I have mixed feelings about how linear the game is. SMRPG has a very Super Mario World-like map with little trails going to each area and everything. There is no overworld to explore, and the levels and dungeons themselves are a bit more straightforward than the average RPG's. Everything feels very streamlined, like it was designed to keep you moving because Mario games aren't usually about exploration. It's a weird structure for an RPG, but I guess it works for a Mario game. I kind of enjoyed the more straightforward approach to an RPG simply because it’s something different.
Super Mario RPG breaks up the action with a wide variety of minigames. They usually fit in with the story, but most of them feel like they're just there to show off what Square could do with the SNES' graphics. There’s a 3D minecart level, a sides crolling followup to the minecart level, barrel jumping up hill, barrel rolling down a river, quizzes, visual math puzzles, and all sorts of stuff. None of them are actually good and they barely have more depth than a Game & Watch game.
When this game came out, it looked amazing. It used the same style of pre-rendered sprites as Donkey Kong Country. It looked good because CG was new and trendy, but I don't think these graphics stand the test of time. SMRPG's models are nowhere near as good as Donkey Kong Country's, and Square's own RPGs using traditional 2D pixel art, like Final Fantasy VI and Chrono Trigger, blow SMRPG out of the water. This game looks bland and generic in comparison. The models look like they were mostly made by sticking basic polygon shapes together, most sprites lack any sort of texture, and you can see the edge of the world in a lot of areas, so everything looks like it's floating in the sky. The main characters and Toads look cute, and they have cute animations, but overall, I don't think it looks very good anymore.
The soundtrack has some pretty good Mario-inspired songs, but it’s otherwise pretty terrible. A lot of these songs just sound like someone riffing on some free domain Classical music or something they heard in an old cartoon. It sounds familiar in a bad way. I'm pretty sure one of the songs is a remix of an alarm I had on a Casio digital watch when I was a kid. The battle theme is especially bad. It sounds like circus clown music, and you hear it over and over again. By far the worst part of the game.
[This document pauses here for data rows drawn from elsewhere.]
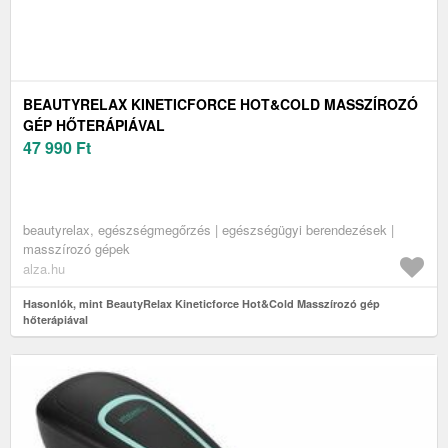
BEAUTYRELAX KINETICFORCE HOT&COLD MASSZÍROZÓ
GÉP HŐTERÁPIÁVAL
47 990
Ft
beautyrelax, egészségmegőrzés | egészségügyi berendezések |
masszírozó gépek
alza.hu
Hasonlók, mint BeautyRelax Kineticforce Hot&Cold Masszírozó gép
hőterápiával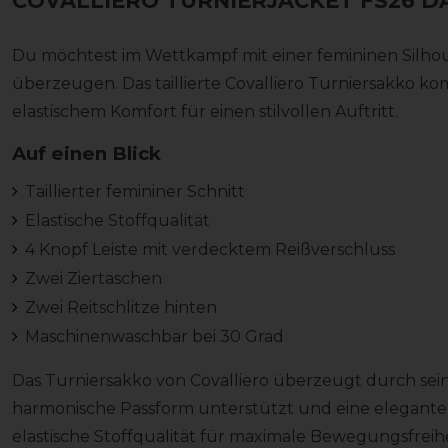
COVALLIERO TURNIERJACKET FS26 
Du möchtest im Wettkampf mit einer femininen Silhou
überzeugen. Das taillierte Covalliero Turniersakko ko
elastischem Komfort für einen stilvollen Auftritt.
Auf einen Blick
Taillierter femininer Schnitt
Elastische Stoffqualität
4 Knopf Leiste mit verdecktem Reißverschluss
Zwei Ziertaschen
Zwei Reitschlitze hinten
Maschinenwaschbar bei 30 Grad
Das Turniersakko von Covalliero überzeugt durch seinen
harmonische Passform unterstützt und eine elegante S
elastische Stoffqualität für maximale Bewegungsfreiheit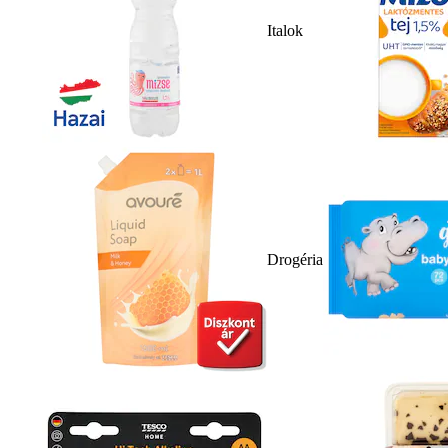
Italok
Drogéria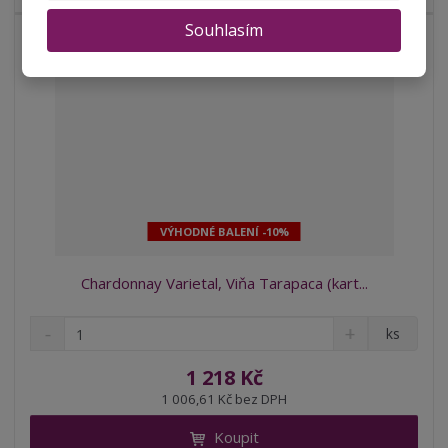
í
v
í
Souhlasím
VÝHODNÉ BALENÍ -10%
Chardonnay Varietal, Viňa Tarapaca (kart...
S
N
Z
ks
n
a
m
í
v
ě
1 218 Kč
ž
ý
n
1 006,61 Kč bez DPH
i
š
i
t
i
Koupit
t
m
t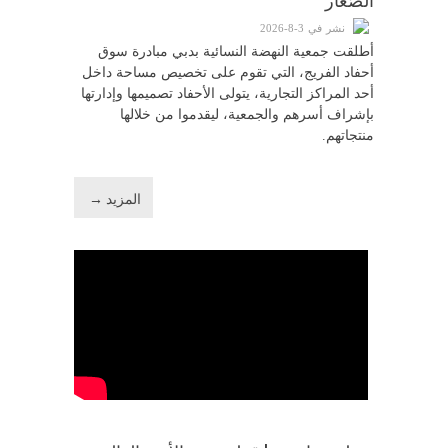
نشر في 3-8-2026
أطلقت جمعية النهضة النسائية بدبي مبادرة سوق
أحفاد الفريج، التي تقوم على تخصيص مساحة داخل
أحد المراكز التجارية، يتولى الأحفاد تصميمها وإدارتها
بإشراف أسرهم والجمعية، ليقدموا من خلالها
منتجاتهم.
المزيد →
Super Mario RPG has great writing, it does a lot of cool things with the movement and battle system, and it’s a pretty fun RPG overall, but it’s no SNES masterpiece or anything. It’s definitely not in the same league as Final Fantasy VI and Chrono Trigger. The soundtrack is terrible, the graphics have not aged well, the platforming sucks, and the weird version of the Mushroom Kingdom makes it look like some weird non-canon thing someone outside Nintendo made. It's worth playing, but I'd rather play Paper Mario.